Internet access for organizations today is no longer about connectivity for email and web browsing. A stable Internet connection is a vital component in the chain of IT systems required to conduct business. Typically, in the past, the focus around Internet connectivity has been on cost, with vendors providing solutions allowing organizations to spread their traffic across consumer and enterprise products. This approach is all good and can provide significant cost savings, especially when employee traffic is directed over low-cost consumer products such as ADSL; however, when conducting B2B business through front-end servers hosted in your DMZ, resilience becomes a major concern. In this scenario, a dead Internet link can mean a loss of revenue and even, potentially more serious, brand damage. In this paper, we discuss several methods that can be used to improve the resilience of an Internet link. While this sounds like it should be a simple case of connecting to multiple Internet Service Providers, the devil, as they say, is in the detail. My Update System
Mission critical Internet
Business networks have been mission critical for some time now and the focus on resilience and business continuity has always been top of any CIO’s mind, however, the general areas of interest for this focus were restricted to internal networks and systems. With more and more business being conducted directly via the web or B2B over Internet links to systems hosted in DDMZs, it is no longer permissible for an Internet link to be down. Loss of access to the Internet can directly impact revenue generation, especially today, as the business operating models begin shifting towards offsite cloud computing and software as a service.
Multihoming is a method whereby a company can connect to multiple ISPs simultaneously.
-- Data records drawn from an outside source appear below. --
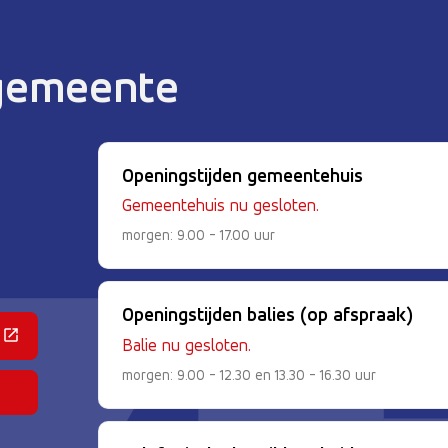
 gemeente
Openingstijden gemeentehuis
Gemeentehuis nu gesloten.
morgen: 9.00 - 17.00 uur
Openingstijden balies (op afspraak)
 een externe website)
Balie nu gesloten.
morgen: 9.00 - 12.30 en 13.30 - 16.30 uur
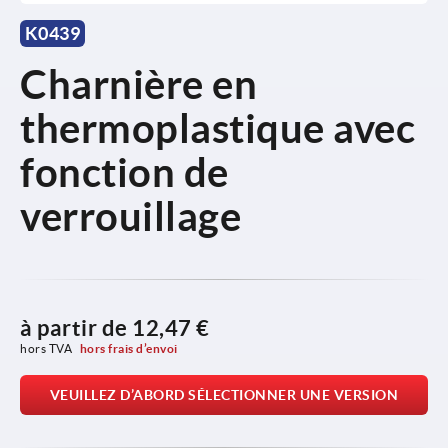
K0439
Charnière en
thermoplastique avec
fonction de
verrouillage
à partir de
12,47 €
hors TVA 
hors frais d’envoi
VEUILLEZ D’ABORD SÉLECTIONNER UNE VERSION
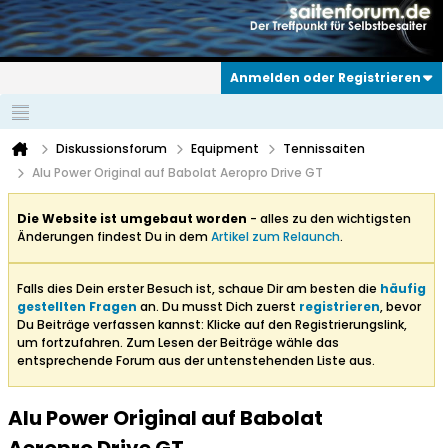
Anmelden oder Registrieren
Diskussionsforum
Equipment
Tennissaiten
Alu Power Original auf Babolat Aeropro Drive GT
Die Website ist umgebaut worden
- alles zu den wichtigsten
Änderungen findest Du in dem
Artikel zum Relaunch
.
Falls dies Dein erster Besuch ist, schaue Dir am besten die
häufig
gestellten Fragen
an. Du musst Dich zuerst
registrieren
, bevor
Du Beiträge verfassen kannst: Klicke auf den Registrierungslink,
um fortzufahren. Zum Lesen der Beiträge wähle das
entsprechende Forum aus der untenstehenden Liste aus.
Alu Power Original auf Babolat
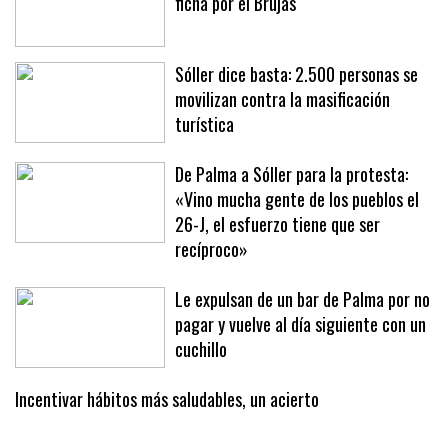
Oficial: Jan Virgili deja el Mallorca y
ficha por el Brujas
Sóller dice basta: 2.500 personas se
movilizan contra la masificación
turística
De Palma a Sóller para la protesta:
«Vino mucha gente de los pueblos el
26-J, el esfuerzo tiene que ser
recíproco»
Le expulsan de un bar de Palma por no
pagar y vuelve al día siguiente con un
cuchillo
Incentivar hábitos más saludables, un acierto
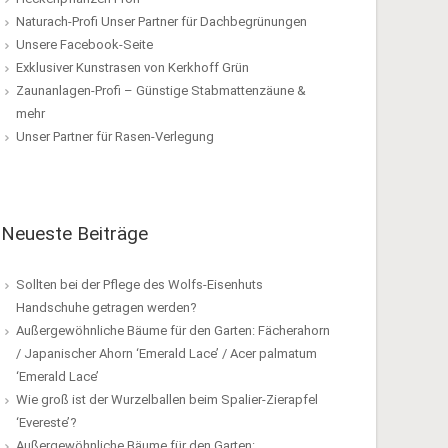
Naturach-Profi Unser Partner für Dachbegrünungen
Unsere Facebook-Seite
Exklusiver Kunstrasen von Kerkhoff Grün
Zaunanlagen-Profi – Günstige Stabmattenzäune &
mehr
Unser Partner für Rasen-Verlegung
Neueste Beiträge
Sollten bei der Pflege des Wolfs-Eisenhuts
Handschuhe getragen werden?
Außergewöhnliche Bäume für den Garten: Fächerahorn
/ Japanischer Ahorn ‘Emerald Lace’ / Acer palmatum
‘Emerald Lace’
Wie groß ist der Wurzelballen beim Spalier-Zierapfel
‘Evereste’?
Außergewöhnliche Bäume für den Garten:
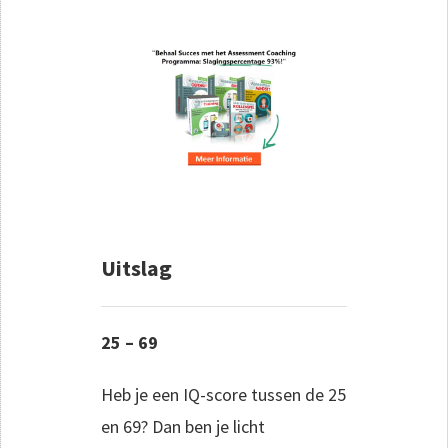
Uitslag
25 – 69
Heb je een IQ-score tussen de 25
en 69? Dan ben je licht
The concept was born out of the need to protect Internet access in the event of either an ISP link failure or an ISP internal failure. In the earlier days of Internet access, most traffic was outbound, except email. An Internet link failure left internal users with no browsing capability and with email backing up on inbound ISP mail gateways. Once the link was restored, browsing and email delivery were also changed. The direct impact of the business was relatively small and mostly non-revenue-affecting. Early solutions to this problem were to connect multiple links to the same ISP, but while this offered some level of link resilience, it could provide no safeguards against an internal ISP failure.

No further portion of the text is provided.